Assignment: Give back the records below verbatim, please, but without a single image.

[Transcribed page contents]
▶

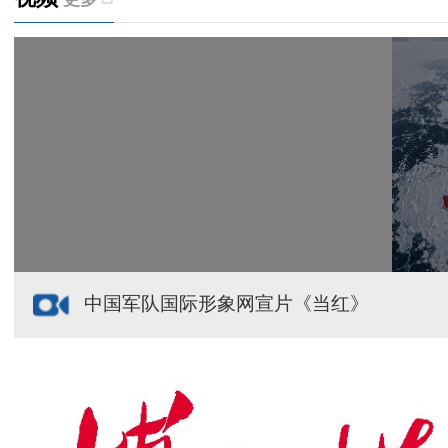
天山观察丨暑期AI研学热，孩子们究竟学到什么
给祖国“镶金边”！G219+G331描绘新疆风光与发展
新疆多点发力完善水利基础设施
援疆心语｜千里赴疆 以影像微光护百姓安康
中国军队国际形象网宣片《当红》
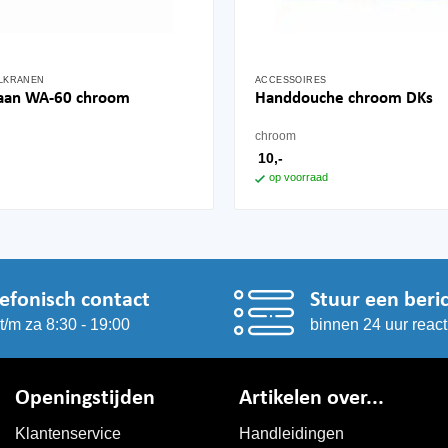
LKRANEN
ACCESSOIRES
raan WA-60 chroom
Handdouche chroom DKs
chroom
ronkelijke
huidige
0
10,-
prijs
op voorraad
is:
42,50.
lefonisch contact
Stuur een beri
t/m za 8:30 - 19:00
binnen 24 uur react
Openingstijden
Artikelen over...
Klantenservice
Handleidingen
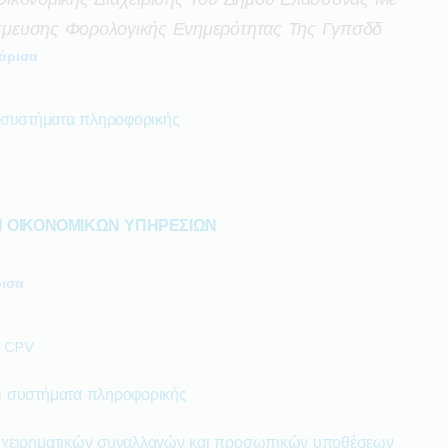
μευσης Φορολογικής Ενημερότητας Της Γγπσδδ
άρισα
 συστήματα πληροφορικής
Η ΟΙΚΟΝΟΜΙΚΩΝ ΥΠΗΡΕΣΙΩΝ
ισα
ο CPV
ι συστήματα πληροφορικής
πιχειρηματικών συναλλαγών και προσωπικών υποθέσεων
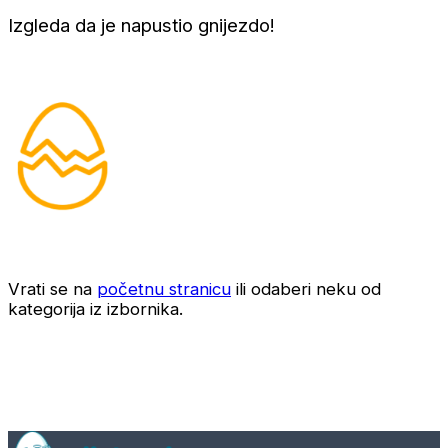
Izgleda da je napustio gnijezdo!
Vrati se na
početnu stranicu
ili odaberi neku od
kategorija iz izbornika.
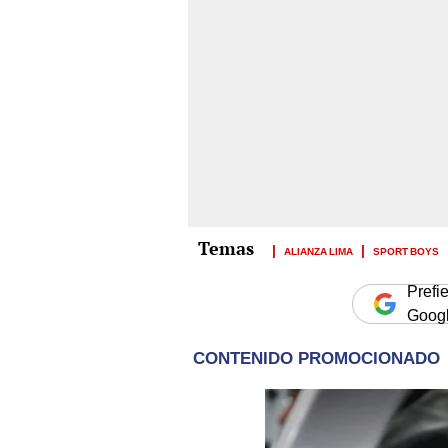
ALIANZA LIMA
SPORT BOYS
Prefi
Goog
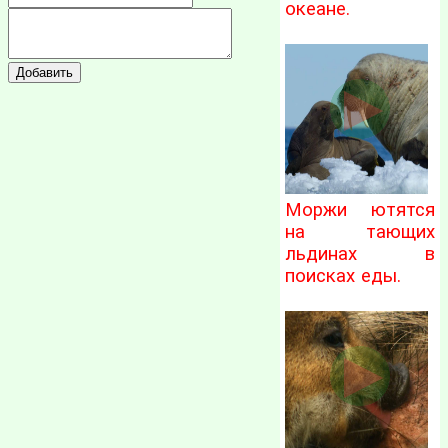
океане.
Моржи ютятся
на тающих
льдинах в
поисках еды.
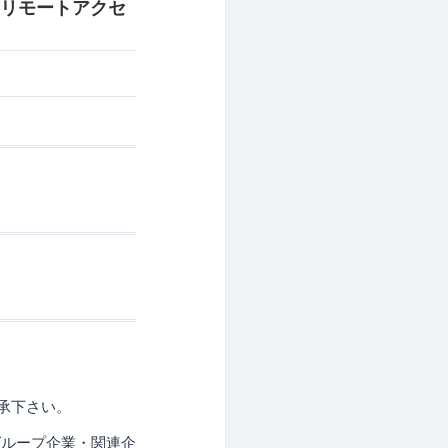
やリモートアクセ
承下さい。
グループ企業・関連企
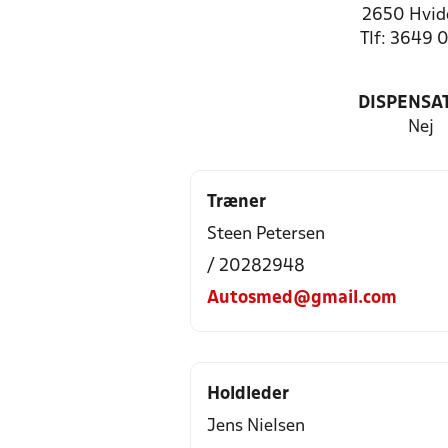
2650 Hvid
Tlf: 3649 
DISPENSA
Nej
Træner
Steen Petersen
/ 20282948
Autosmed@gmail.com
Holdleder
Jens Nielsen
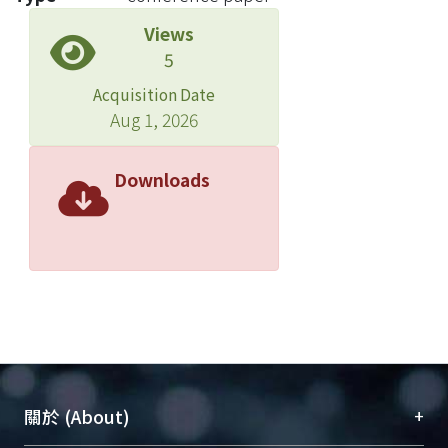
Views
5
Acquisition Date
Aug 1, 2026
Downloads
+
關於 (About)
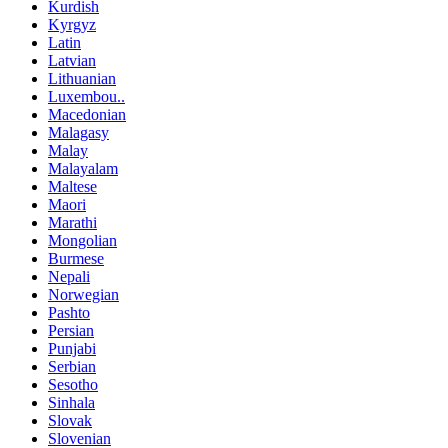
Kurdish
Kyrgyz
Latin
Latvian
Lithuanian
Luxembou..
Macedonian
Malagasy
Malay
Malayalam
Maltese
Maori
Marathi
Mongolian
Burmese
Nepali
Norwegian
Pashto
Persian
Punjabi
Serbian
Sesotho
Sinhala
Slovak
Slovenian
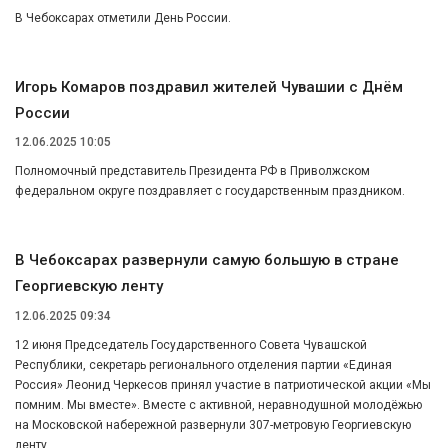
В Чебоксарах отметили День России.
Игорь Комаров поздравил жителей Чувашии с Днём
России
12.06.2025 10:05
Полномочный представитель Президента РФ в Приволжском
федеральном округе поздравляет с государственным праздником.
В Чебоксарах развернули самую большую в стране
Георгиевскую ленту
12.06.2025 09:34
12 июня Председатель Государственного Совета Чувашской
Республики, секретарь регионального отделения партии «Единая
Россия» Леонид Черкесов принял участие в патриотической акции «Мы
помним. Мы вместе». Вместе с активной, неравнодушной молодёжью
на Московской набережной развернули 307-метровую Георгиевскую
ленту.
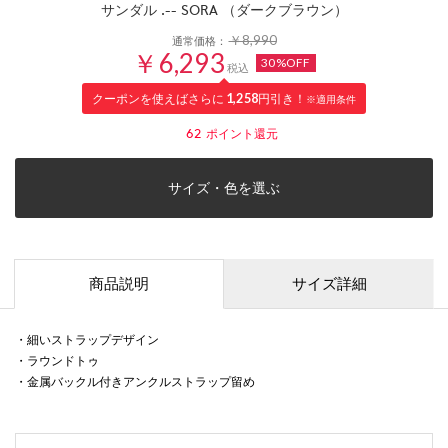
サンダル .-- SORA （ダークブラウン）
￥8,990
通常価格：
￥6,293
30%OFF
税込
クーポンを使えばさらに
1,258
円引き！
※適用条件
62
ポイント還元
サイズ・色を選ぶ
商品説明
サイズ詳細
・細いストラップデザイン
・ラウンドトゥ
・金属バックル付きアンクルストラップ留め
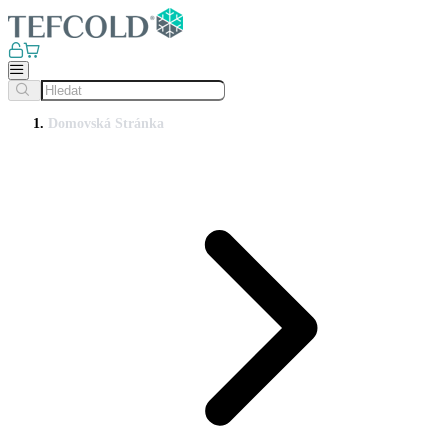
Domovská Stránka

◀

Problem solution:
天山观察丨暑期AI研学热，孩子们究竟学到什么
给祖国“镶金边”！G219+G331描绘新疆风光与发展
新疆多点发力完善水利基础设施
援疆心语｜千里赴疆 以影像微光护百姓安康
中国军队国际形象网宣片《当红》
LKRANEN
ACCESSOIRES
raan WA-60 chroom
Handdouche chroom DKs
chroom
ronkelijke
huidige
0
10,-
prijs
op voorraad
is:
42,50.
lefonisch contact
Stuur een beri
t/m za 8:30 - 19:00
binnen 24 uur react
Openingstijden
Artikelen over...
Klantenservice
Handleidingen
μευσης Φορολογικής Ενημερότητας Της Γγπσδδ
άρισα
 συστήματα πληροφορικής
Η ΟΙΚΟΝΟΜΙΚΩΝ ΥΠΗΡΕΣΙΩΝ
ισα
ο CPV
ι συστήματα πληροφορικής
πιχειρηματικών συναλλαγών και προσωπικών υποθέσεων
Izgleda da je napustio gnijezdo!
Vrati se na
početnu stranicu
ili odaberi neku od
kategorija iz izbornika.
ALIANZA LIMA
SPORT BOYS
Prefi
Goog
океане.
Моржи ютятся
на тающих
льдинах в
поисках еды.
やリモートアクセ
承下さい。
グループ企業・関連企
2650 Hvid
Tlf: 3649 
DISPENSA
Nej
Træner
Steen Petersen
/ 20282948
Autosmed@gmail.com
Holdleder
Jens Nielsen
Views
5
Acquisition Date
Aug 1, 2026
Downloads
+
關於 (About)
Kurdish
Kyrgyz
Latin
Latvian
Lithuanian
Luxembou..
Macedonian
Malagasy
Malay
Malayalam
Maltese
Maori
Marathi
Mongolian
Burmese
Nepali
Norwegian
Pashto
Persian
Punjabi
Serbian
Sesotho
Sinhala
Slovak
Slovenian
В Чебоксарах отметили День России.
Игорь Комаров поздравил жителей Чувашии с Днём
России
12.06.2025 10:05
Полномочный представитель Президента РФ в Приволжском
федеральном округе поздравляет с государственным праздником.
В Чебоксарах развернули самую большую в стране
Георгиевскую ленту
12.06.2025 09:34
12 июня Председатель Государственного Совета Чувашской
Республики, секретарь регионального отделения партии «Единая
Россия» Леонид Черкесов принял участие в патриотической акции «Мы
помним. Мы вместе». Вместе с активной, неравнодушной молодёжью
на Московской набережной развернули 307-метровую Георгиевскую
ленту.
サンダル .-- SORA （ダークブラウン）
￥8,990
通常価格：
￥6,293
30%OFF
税込
クーポンを使えばさらに
1,258
円引き！
※適用条件
62
ポイント還元
サイズ・色を選ぶ
商品説明
サイズ詳細
・細いストラップデザイン
・ラウンドトゥ
・金属バックル付きアンクルストラップ留め
Domovská Stránka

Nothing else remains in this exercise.